You probably won’t, however, have much luck at duplicating Andrews’s results at this point – it seems that someone at Google has gone in and “fixed” the problem.  (The New York Times is no longer the number three result for “sex,” for example.)  Yet some experts have argued that this wasn’t a problem – or any sort of disreputable trick – at all.

Danny Sullivan is one of those individuals (Sullivan also managed to captured a screenshot of the odd-looking “sex” results).  “Back in March, Google warned that allowing your internal search results to be listed in Google might be considered spamming,” he began.
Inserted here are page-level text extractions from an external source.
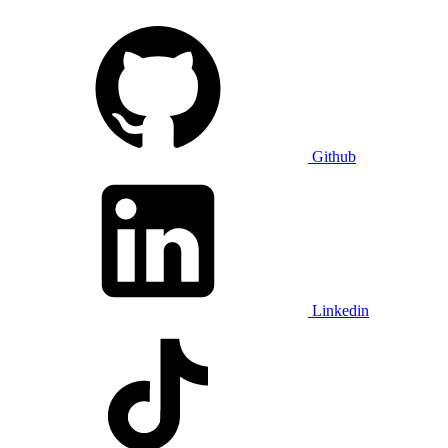
Github
Linkedin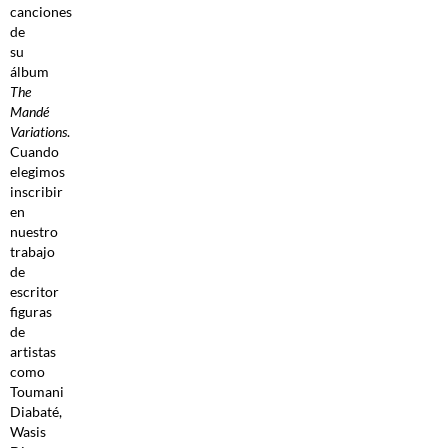
canciones
de
su
álbum
The
Mandé
Variations
.
Cuando
elegimos
inscribir
en
nuestro
trabajo
de
escritor
figuras
de
artistas
como
Toumani
Diabaté,
Wasis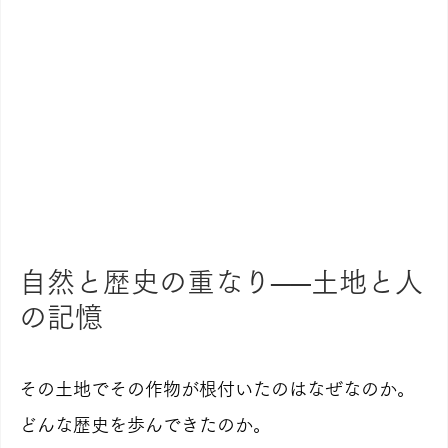
自然と歴史の重なり──土地と人
の記憶
その土地でその作物が根付いたのはなぜなのか。
どんな歴史を歩んできたのか。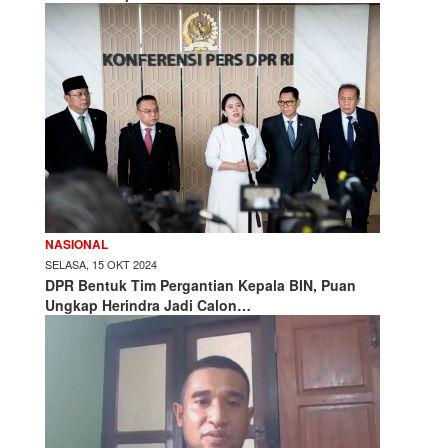
NASIONAL
SELASA, 15 OKT 2024
DPR Bentuk Tim Pergantian Kepala BIN, Puan
Ungkap Herindra Jadi Calon…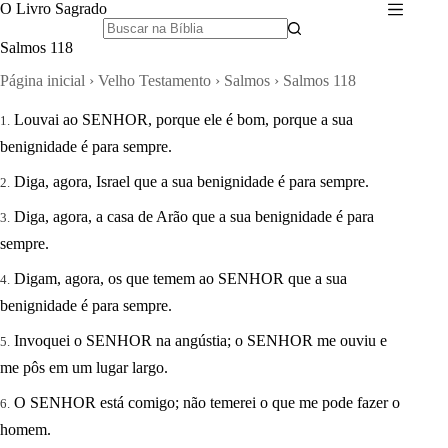
Pular
O Livro Sagrado
para
o
Salmos 118
conteúdo
Página inicial
›
Velho Testamento
›
Salmos
›
Salmos 118
Louvai ao SENHOR, porque ele é bom, porque a sua
benignidade é para sempre.
Diga, agora, Israel que a sua benignidade é para sempre.
Diga, agora, a casa de Arão que a sua benignidade é para
sempre.
Digam, agora, os que temem ao SENHOR que a sua
benignidade é para sempre.
Invoquei o SENHOR na angústia; o SENHOR me ouviu e
me pôs em um lugar largo.
O SENHOR está comigo; não temerei o que me pode fazer o
homem.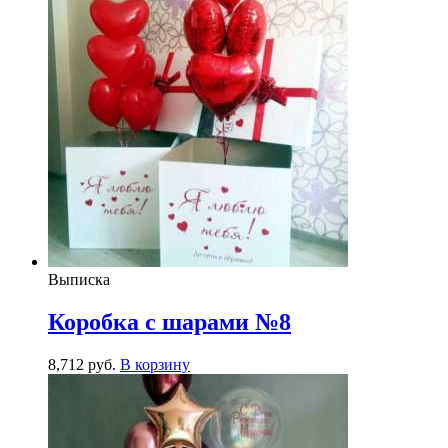
Выписка
Коробка с шарами №8
8,712
р
уб.
В корзину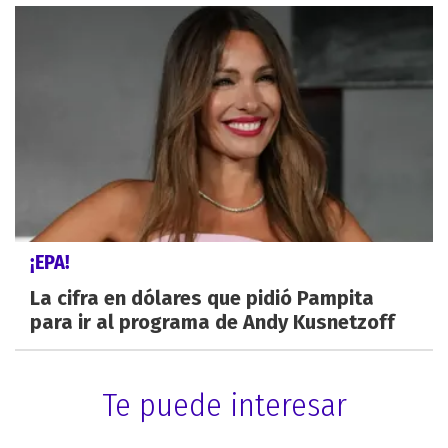
¡EPA!
La cifra en dólares que pidió Pampita
para ir al programa de Andy Kusnetzoff
Te puede interesar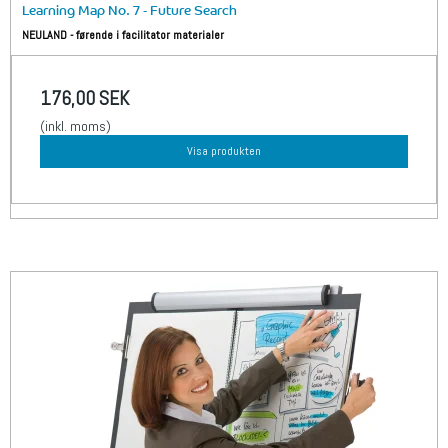
Learning Map No. 7 - Future Search
NEULAND - førende i facilitator materialer
176,00 SEK
(inkl. moms)
Visa produkten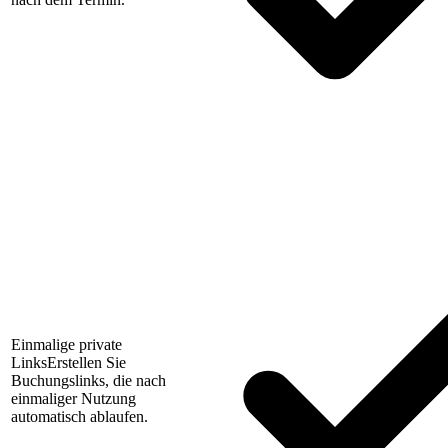
Einmalige private
Links
Erstellen Sie
Buchungslinks, die nach
einmaliger Nutzung
automatisch ablaufen.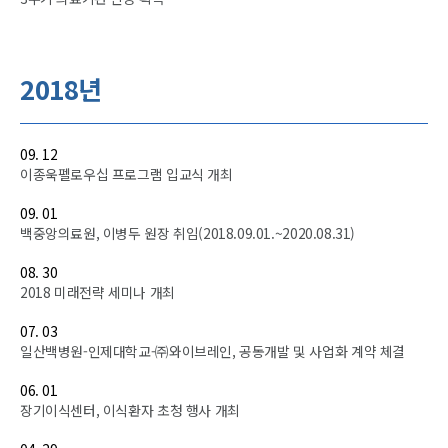
2018년
09. 12
이종욱펠로우십 프로그램 입교식 개최
09. 01
백중앙의료원, 이병두 원장 취임(2018.09.01.~2020.08.31)
08. 30
2018 미래전략 세미나 개최
07. 03
일산백병원-인제대학교-㈜와이브레인, 공동개발 및 사업화 계약 체결
06. 01
장기이식센터, 이식환자 초청 행사 개최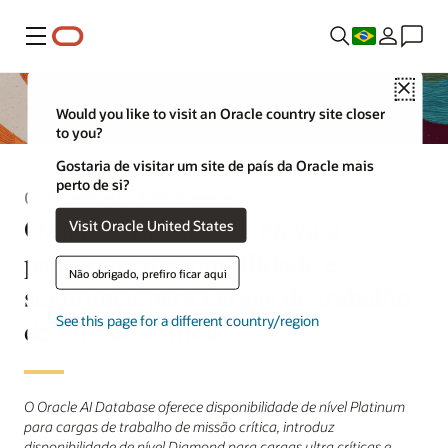
Menu
Close
Would you like to visit an Oracle country site closer
to you?
Gostaria de visitar um site de país da Oracle mais
perto de si?
Comunicado à imprensa
Oracle AI Database eleva o
Visit Oracle United States
padrão de disponibilidade e
Não obrigado, prefiro ficar aqui
segurança para cargas de trabalho
de missão crítica
See this page for a different country/region
O Oracle AI Database oferece disponibilidade de nível Platinum
para cargas de trabalho de missão crítica, introduz
disponibilidade de nível Diamond para cargas ultra críticas e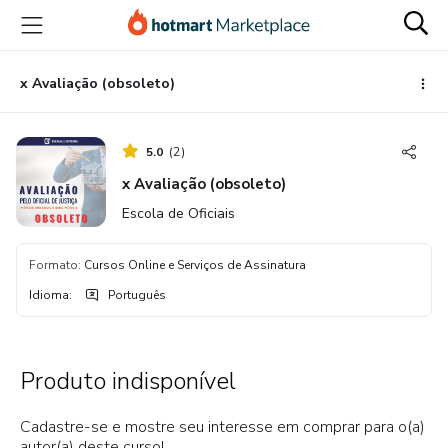
Ir
Ir
Ir
para
para
para
o
o
o
conteúdo
pagamento
rodapé
x Avaliação (obsoleto)
principal
5.0
(
2
)
x Avaliação (obsoleto)
Escola de Oficiais
Formato
:
Cursos Online e Serviços de Assinatura
Idioma
:
Português
Produto indisponível
Cadastre-se e mostre seu interesse em comprar para o(a)
autor(a) deste curso!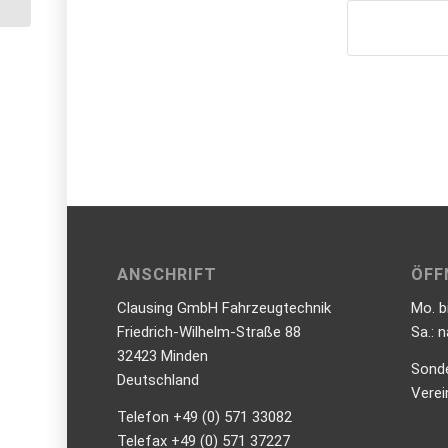
Tiefbauweise
ANSCHRIFT
ÖFF
Clausing GmbH Fahrzeugtechnik
Mo. b
Friedrich-Wilhelm-Straße 88
Sa.: 
32423 Minden
Sond
Deutschland
Verei
Telefon +49 (0) 571 33082
Telefax +49 (0) 571 37227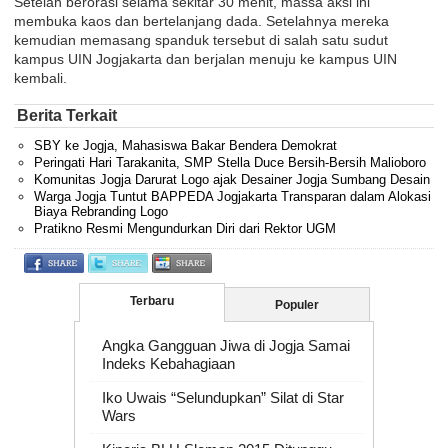
Setelah berorasi selama sekitar 30 menit, massa aksi ini
membuka kaos dan bertelanjang dada. Setelahnya mereka
kemudian memasang spanduk tersebut di salah satu sudut
kampus UIN Jogjakarta dan berjalan menuju ke kampus UIN
kembali.
Berita Terkait
SBY ke Jogja, Mahasiswa Bakar Bendera Demokrat
Peringati Hari Tarakanita, SMP Stella Duce Bersih-Bersih Malioboro
Komunitas Jogja Darurat Logo ajak Desainer Jogja Sumbang Desain
Warga Jogja Tuntut BAPPEDA Jogjakarta Transparan dalam Alokasi
Biaya Rebranding Logo
Pratikno Resmi Mengundurkan Diri dari Rektor UGM
Terbaru
Populer
Angka Gangguan Jiwa di Jogja Samai
Indeks Kebahagiaan
Iko Uwais “Selundupkan” Silat di Star
Wars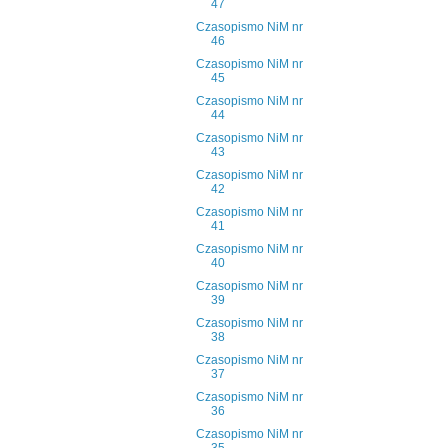
47
Czasopismo NiM nr
46
Czasopismo NiM nr
45
Czasopismo NiM nr
44
Czasopismo NiM nr
43
Czasopismo NiM nr
42
Czasopismo NiM nr
41
Czasopismo NiM nr
40
Czasopismo NiM nr
39
Czasopismo NiM nr
38
Czasopismo NiM nr
37
Czasopismo NiM nr
36
Czasopismo NiM nr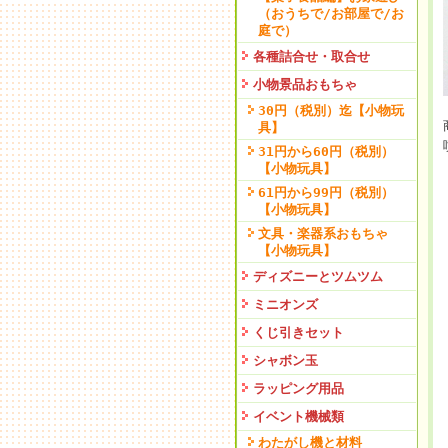
（おうちで/お部屋で/お
庭で）
各種詰合せ・取合せ
小物景品おもちゃ
30円（税別）迄【小物玩
具】
31円から60円（税別）
【小物玩具】
61円から99円（税別）
【小物玩具】
文具・楽器系おもちゃ
【小物玩具】
ディズニーとツムツム
ミニオンズ
くじ引きセット
シャボン玉
ラッピング用品
イベント機械類
わたがし機と材料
But, in reference to the New York Times’s doings, Sullivan added, “[I]t’s common for sites to have category pages for stories they’ve written.  It’s GOOD for them to have these, in most cases.  As for the [TODAY] header, it’s also common that sites don’t provide last modified dates or that they reports the current date as the document’s authored date.”

And so, “[t]hat’s why search engines typically depend on their own internal comparison processes to determine if a document has changed or other means to assign actual dates to them.  The visible date shown to human often means little.”

The debate over the New York Times’s tactics is sure to continue, however, perhaps with reference to an old cloaking uproar.